This Chicken Curry with Cilantro Lime Rice comes together in just 30 minutes, and makes for a delicious, flavorful weeknight meal. Read on, or jump straight to the recipe HERE.
Curries are one of the most diverse and interesting category of dishes I can think of. So many cultures have their own versions, and the ingredient lists can easily span the length of your arm, creating some of the most complex flavors.
But curries can also be astoundingly simple to make. With just a handful of spices and a can of coconut milk (or some broth) you can have a healthy and flavorful meal ready in the time it takes to make a pot of rice.
Any true curry lover will tell you that fresh spices are best. That you should grind your own, and always toast the spices right before you use them. That’s sound advice, but it doesn’t mean you need to do a ton of work to make a good curry.
I’m just a midwestern girl, so I basically have no right to be preaching to you about curries… but I do have some thoughts on how to make delicious spice-filled dishes without a lot of effort or special ingredients.
First, I’m a firm believer that quality spices matter. Buuuut I’m also really lazy… and I don’t always grind my spices fresh right before I use them. (Shhh!) Instead, I try to buy my spices in the bulk section (you can do this at places like Whole Foods, but I prefer dedicated spice shops like Penzey’s).
Not only are the spices in the bulk section fresher than the jarred ones, but you can buy a small amount at a time (for just a few cents) and actually use up what you have instead of owning a giant jar that will languish in your spice cabinet for years.
I find that buying my spices this way actually saves money, as opposed to buying whole jarfuls.
My second tip is to always let your spices toast in oil. Whether you’ve ground your spices fresh, or are using pre-ground spices, add them to the pan with the onions/garlic/oil and let them cook for a few minutes before continuing with the recipe. This goes for any recipe, not just this one. The flavor compounds in spices are often fat soluble, and they need a bit of heat and oil to “bloom.”
Translation: sauteing your spices for a minute or two will bring out their full flavor potential, making whatever dish you’re cooking taste its very best.
Because quick, healthy curries like this one take so little time and effort to make, they tend to be one of the first things I turn to when I’m in a cooking rut.
No matter what I have in the fridge, I can almost always turn out a delicious, soul-satisfying meal I can feel good about.
- 2 TBSP coconut oil
- 1 small yellow onion, chopped
- 4 cloves garlic, minced
- 2 tsp. curry powder (I used 1 tsp. each sweet and hot curry powder -- depending on how spicy your curry powder is, and how hot you like your food, you may want to use slightly more or less)
- 1 tsp. ground turmeric
- 1 tsp. ground corriander (freshly ground if possible, but not necessary)
- ½ tsp. ground cumin (freshly ground if possible, but not necessary)
- ½ tsp. salt
- 1 tsp. freshly grated ginger
- 2 star anise
- 1 14-oz. can lite or regular coconut milk
- 1 lb. chicken breasts, boneless and skinless
- 1 cup fresh or frozen peas
- ½ cup fresh chopped cilantro
- 2 cups cooked rice (I typically use brown rice, but used jasmine in these photos)*
- ¼ cup fresh chopped cilantro
- zest of one lime
- lime wedges, for serving
- Before starting on your curry, get the rice cooking.

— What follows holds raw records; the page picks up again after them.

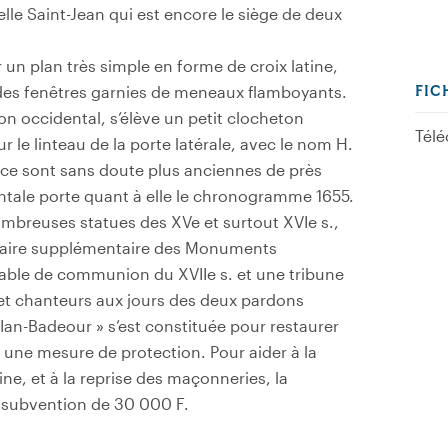
lle Saint-Jean qui est encore le siège de deux
sur un plan très simple en forme de croix latine,
des fenêtres garnies de meneaux flamboyants.
FIC
on occidental, s’élève un petit clocheton
Télé
ur le linteau de la porte latérale, avec le nom H.
fice sont sans doute plus anciennes de près
entale porte quant à elle le chronogramme 1655.
ombreuses statues des XVe et surtout XVIe s.,
ventaire supplémentaire des Monuments
table de communion du XVIIe s. et une tribune
 et chanteurs aux jours des deux pardons
Ian-Badeour » s’est constituée pour restaurer
t une mesure de protection. Pour aider à la
ne, et à la reprise des maçonneries, la
e subvention de 30 000 F.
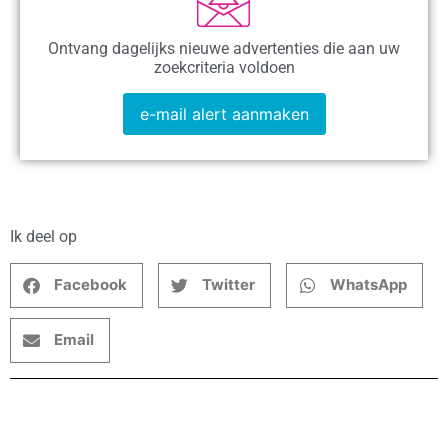
Ontvang dagelijks nieuwe advertenties die aan uw
zoekcriteria voldoen
e-mail alert aanmaken
Ik deel op
Facebook
Twitter
WhatsApp
Email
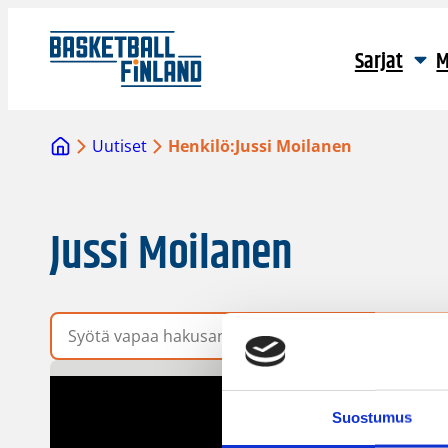
Sarjat
M
Uutiset
Henkilö:
Jussi Moilanen
Jussi Moilanen
Vapaa hakusana
Suostumus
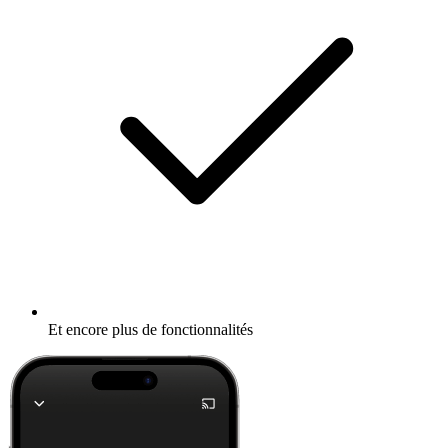
Et encore plus de fonctionnalités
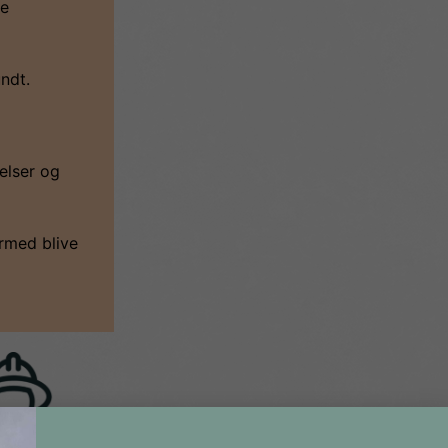
re
ndt.
elser og
ermed blive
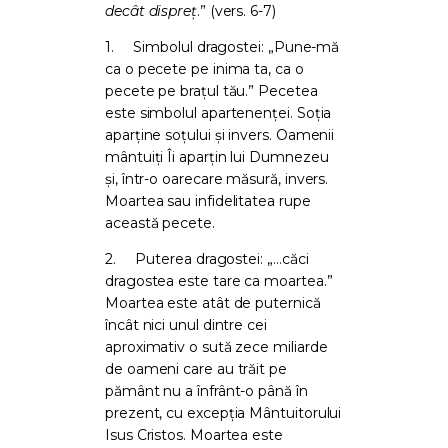
decât dispreț
.” (vers. 6-7)
1.
Simbolul dragostei: „Pune-mă
ca o pecete pe inima ta, ca o
pecete pe brațul tău.” Pecetea
este simbolul apartenenței. Soția
aparține soțului și invers. Oamenii
mântuiți Îi aparțin lui Dumnezeu
și, într-o oarecare măsură, invers.
Moartea sau infidelitatea rupe
această pecete.
2.
Puterea dragostei: „…căci
dragostea este tare ca moartea.”
Moartea este atât de puternică
încât nici unul dintre cei
aproximativ o sută zece miliarde
de oameni care au trăit pe
pământ nu a înfrânt-o până în
prezent, cu excepția Mântuitorului
Isus Cristos. Moartea este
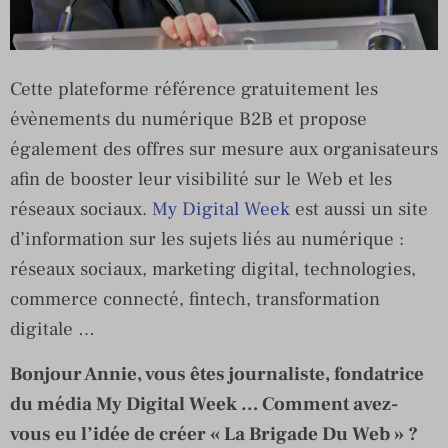
Cette plateforme référence gratuitement les
évènements du numérique B2B et propose
également des offres sur mesure aux organisateurs
afin de booster leur visibilité sur le Web et les
réseaux sociaux.
My Digital Week
est aussi un site
d’information sur les sujets liés au numérique :
réseaux sociaux, marketing digital, technologies,
commerce connecté, fintech, transformation
digitale …
Bonjour Annie, vous êtes journaliste, fondatrice
du média My Digital Week … Comment avez-
vous eu l’idée de créer « La Brigade Du Web » ?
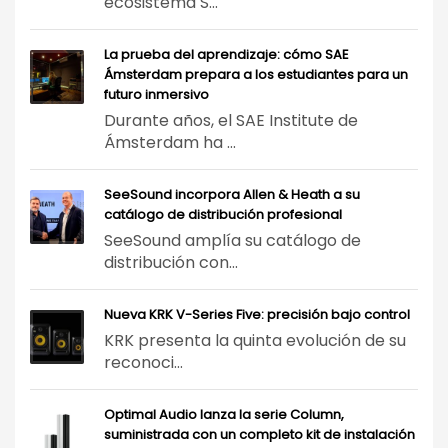
ecosistema S...
La prueba del aprendizaje: cómo SAE
Ámsterdam prepara a los estudiantes para un
futuro inmersivo
Durante años, el SAE Institute de
Ámsterdam ha ...
SeeSound incorpora Allen & Heath a su
catálogo de distribución profesional
SeeSound amplía su catálogo de
distribución con...
Nueva KRK V-Series Five: precisión bajo control
KRK presenta la quinta evolución de su
reconoci...
Optimal Audio lanza la serie Column,
suministrada con un completo kit de instalación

You can cook your rice according to the package directions, or in a rice cooker, or you can find a link to my method in the recipe notes below. When the rice is finished cooking, stir in the cilantro and lime zest while the rice is still hot. Serve warm.
- Heat the oil in a large skillet over medium-high heat. Add the onion, and saute about 5 minutes, until softened and translucent. Add the garlic, and cook another 1-2 minutes. Add the spices, salt, fresh ginger, and star anise, and let cook for another 2-3 minutes, stirring so the spices are saturated with the coconut oil.

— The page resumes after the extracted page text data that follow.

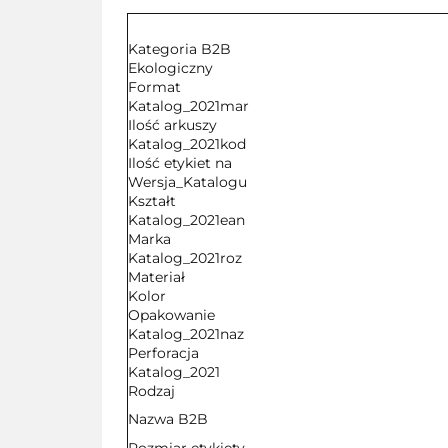
Kategoria B2B
Ekologiczny
Format
Katalog_2021mar
Ilość arkuszy
Katalog_2021kod
Ilość etykiet na
Wersja_Katalogu
Kształt
Katalog_2021ean
Marka
Katalog_2021roz
Materiał
Kolor
Opakowanie
Katalog_2021naz
Perforacja
Katalog_2021
Rodzaj
Nazwa B2B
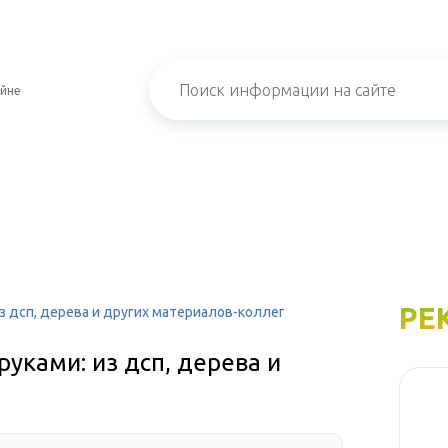
айне
РЕ
з дсп, дерева и других материалов-коллег
уками: из дсп, дерева и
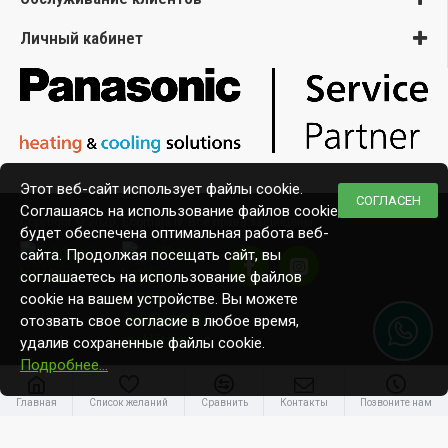
Личный кабинет
Этот веб-сайт использует файлы cookie.
СОГЛАСЕН
Соглашаясь на использование файлов cookie,
Copyright © 2020, Ecomaja.lv. Все права защищены
будет обеспечена оптимальная работа веб-
сайта. Продолжая посещать сайт, вы
соглашаетесь на использование файлов
cookie на вашем устройстве. Вы можете
отозвать свое согласие в любое время,
удалив сохраненные файлы cookie.
Подробнее…
Главная
Список желаний
Сравнить
Контакты
Позвоните нам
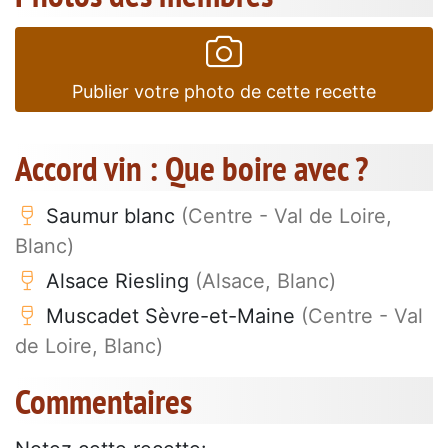
Publier votre photo de cette recette
Accord vin : Que boire avec ?
Saumur blanc
(Centre - Val de Loire,
Blanc)
Alsace Riesling
(Alsace, Blanc)
Muscadet Sèvre-et-Maine
(Centre - Val
de Loire, Blanc)
Commentaires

- Add the coconut milk, stir to combine, and nestle the chicken breasts into the pan. Cover, and reduce the heat to low. Let simmer for 15-20 minutes, until the chicken is cooked all the way through.

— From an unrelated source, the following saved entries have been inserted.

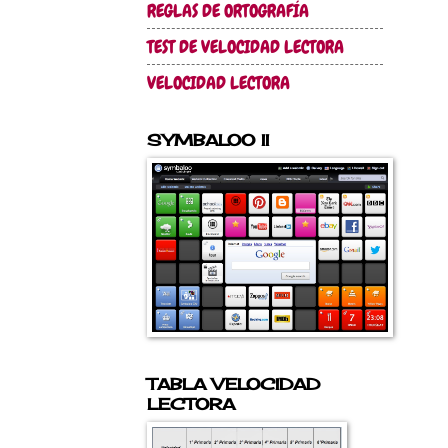
REGLAS DE ORTOGRAFÍA
TEST DE VELOCIDAD LECTORA
VELOCIDAD LECTORA
SYMBALOO II
TABLA VELOCIDAD
LECTORA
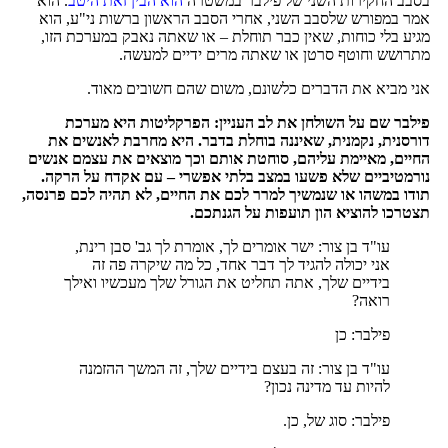
בסבב החקירות השני של פילבר במשטרה
הוא הבין זאת היטב
. הוא
אמר במפורש שלסבב השני, אחרי הסבב הראשון ברשות ני"ע, הוא
מגיע בלי כוחות, שאין כבר תוחלת – או שאתה נאבק במערכת הזו,
מתרושש וחוטף סרטן או שאתה מרים ידיים למעשה.
אני מביא את הדברים כלשונם, משום שהם חשובים מאוד.
פילבר שם על השולחן את לב העניין: הפרקליטות היא מערכת
דורסנית, נקמנית, שאיננה בוחלת בדבר. היא מחרבת לאנשים את
החיים, מאיימת עליהם, סוחטת אותם וכך מוצאים את עצמם אנשים
נורמטיביים שלא פשעו במצב בלתי אפשרי – עם אקדח על הרקה.
תודו במשהו או שנמשיך למרר לכם את החיים, לא תהיה לכם פרנסה,
תצטרכו להוציא הון תועפות על הגנתכם.
עו"ד בן צור: ישר אומרים לך, אומרת לך גב' סבן רינת,
אני יכולה להגיד לך דבר אחד, כל מה שיקרה פה זה
בידיים שלך, אתה תחליט את הגורל שלך מעכשיו ואילך
רואה?
פילבר: כן
עו"ד בן צור: זה בעצם בידיים שלך, זה המשך ההזמנה
להיות עד מדינה נכון?
פילבר: סוג של, כן.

- Using a couple of forks, shred the chicken. (If you're using a non-stick pan, I suggest removing the chicken to a bowl to avoid scratching the pan's coating, then return the shredded chicken to the pan.)
- Remove the star anise, and stir in the peas and cilantro. Taste, and adjust seasoning if needed. (Note: if the curry is too spicy for your liking, you can add additional coconut milk, a pinch of sugar, or serve the curry with a cooling sauce of plain yogurt mixed with mint. Future batches can be made with less curry powder, adjusted to your liking.)
Curries are one of my favorite dishes to make, in part because they are so versatile. This curry can easily be made vegetarian or even vegan by swapping the chicken for a couple cans of chickpeas (drained and rinsed).